WHAT YOU SHOULD DO ▸ In the material below, find every line containing "Renewal" and copy that line.

++++ DATA IN THIS EXERCISE ++++

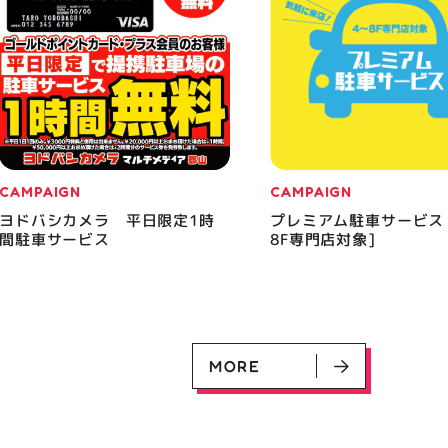
CAMPAIGN
CAMPAIGN
ヨドバシカメラ 平日限定1時
プレミアム駐車サービス
間駐車サービス
8F専門店対象]
MORE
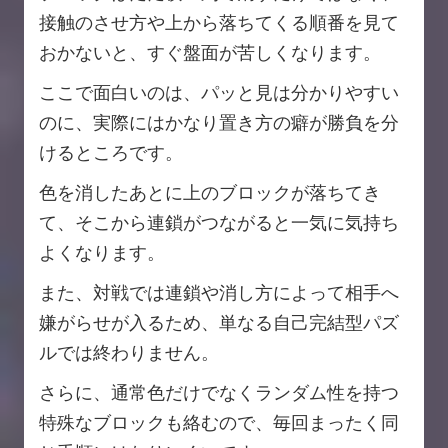
接触のさせ方や上から落ちてくる順番を見て
おかないと、すぐ盤面が苦しくなります。
ここで面白いのは、パッと見は分かりやすい
のに、実際にはかなり置き方の癖が勝負を分
けるところです。
色を消したあとに上のブロックが落ちてき
て、そこから連鎖がつながると一気に気持ち
よくなります。
また、対戦では連鎖や消し方によって相手へ
嫌がらせが入るため、単なる自己完結型パズ
ルでは終わりません。
さらに、通常色だけでなくランダム性を持つ
特殊なブロックも絡むので、毎回まったく同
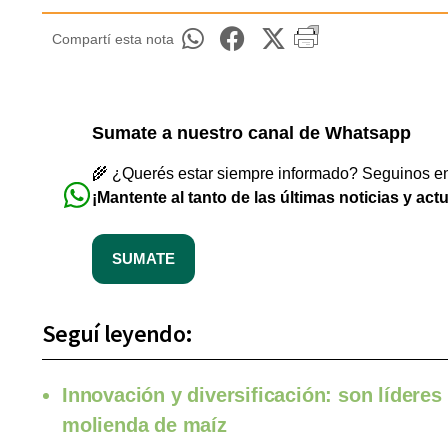
Compartí esta nota
Sumate a nuestro canal de Whatsapp
🌾 ¿Querés estar siempre informado? Seguinos en 
¡Mantente al tanto de las últimas noticias y act
SUMATE
Seguí leyendo:
Innovación y diversificación: son líderes
molienda de maíz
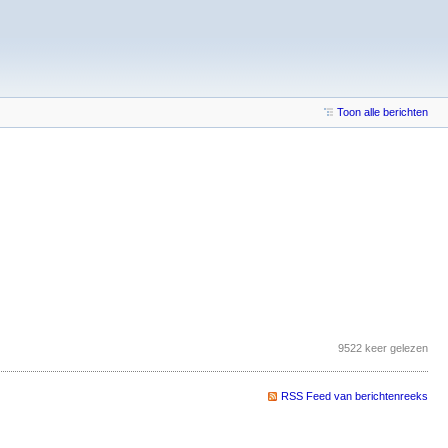
Toon alle berichten
9522 keer gelezen
RSS Feed van berichtenreeks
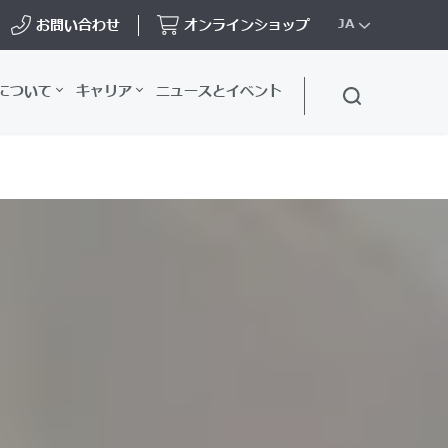
お問い合わせ
オンラインショップ
JA
について
キャリア
ニュースとイベント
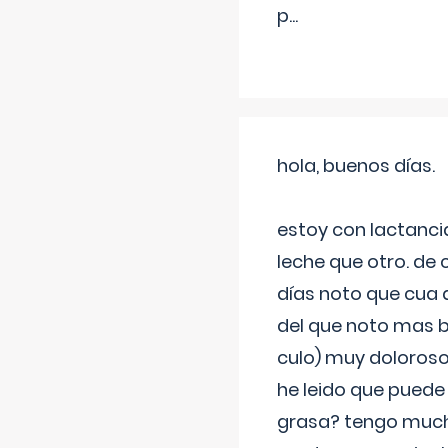
p
...
hola, buenos días.
estoy con lactanc
leche que otro. de
días noto que cua 
del que noto mas b
culo) muy doloroso
he leido que puede
grasa? tengo much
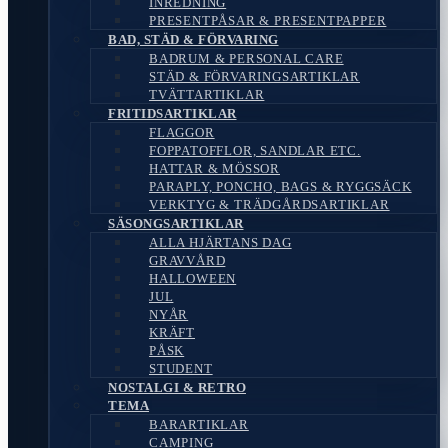
INREDNING
PRESENTPÅSAR & PRESENTPAPPER
BAD, STÄD & FÖRVARING
BADRUM & PERSONAL CARE
STÄD & FÖRVARINGSARTIKLAR
TVÄTTARTIKLAR
FRITIDSARTIKLAR
FLAGGOR
FOPPATOFFLOR, SANDLAR ETC.
HATTAR & MÖSSOR
PARAPLY, PONCHO, BAGS & RYGGSÄCK
VERKTYG & TRÄDGÅRDSARTIKLAR
SÄSONGSARTIKLAR
ALLA HJÄRTANS DAG
GRAVVÅRD
HALLOWEEN
JUL
NYÅR
KRÄFT
PÅSK
STUDENT
NOSTALGI & RETRO
TEMA
BARARTIKLAR
CAMPING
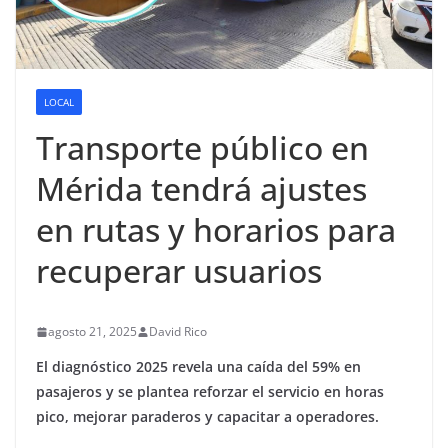
LOCAL
Transporte público en
Mérida tendrá ajustes
en rutas y horarios para
recuperar usuarios
agosto 21, 2025
David Rico
El diagnóstico 2025 revela una caída del 59% en
pasajeros y se plantea reforzar el servicio en horas
pico, mejorar paraderos y capacitar a operadores.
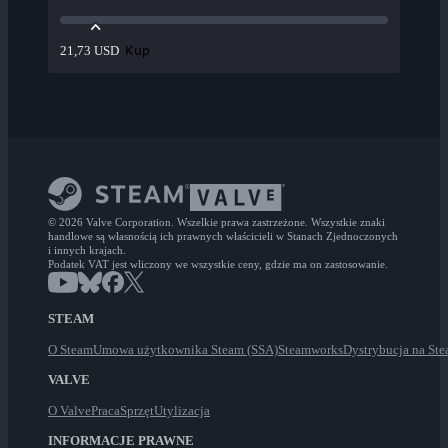
Kup
21,73 USD
© 2026 Valve Corporation. Wszelkie prawa zastrzeżone. Wszystkie znaki
handlowe są własnością ich prawnych właścicieli w Stanach Zjednoczonych
i innych krajach.
Podatek VAT jest wliczony we wszystkie ceny, gdzie ma on zastosowanie.
STEAM
O Steam
Umowa użytkownika Steam (SSA)
Steamworks
Dystrybucja na St
VALVE
O Valve
Praca
Sprzęt
Utylizacja
INFORMACJE PRAWNE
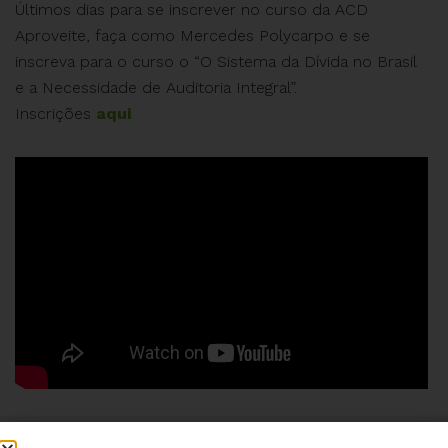
Últimos dias para se inscrever no curso da ACD
Aproveite, faça como Mercedes Polycarpo e se
inscreva para o curso o “O Sistema da Dívida no Brasil
e a Necessidade de Auditoria Integral”.
Inscrições
aqui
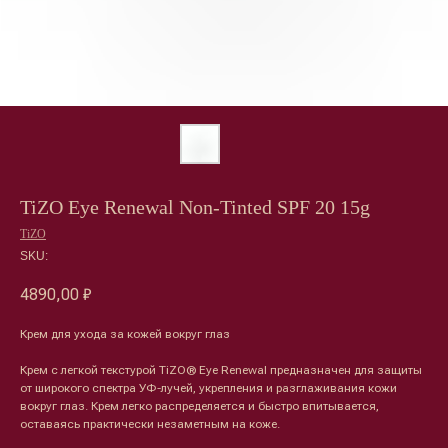
TiZO Eye Renewal Non-Tinted SPF 20 15g
TiZO
SKU:
4890,00
₽
Крем для ухода за кожей вокруг глаз
Крем с легкой текстурой TiZO®️ Eye Renewal предназначен для защиты
от широкого спектра УФ-лучей, укрепления и разглаживания кожи
вокруг глаз. Крем легко распределяется и быстро впитывается,
оставаясь практически незаметным на коже.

++++

RESPONSE BOX ▸
TiZO Eye Renewal Non-Tinted SPF 20 15g
Крем с легкой текстурой TiZO®️ Eye Renewal предназначен для защиты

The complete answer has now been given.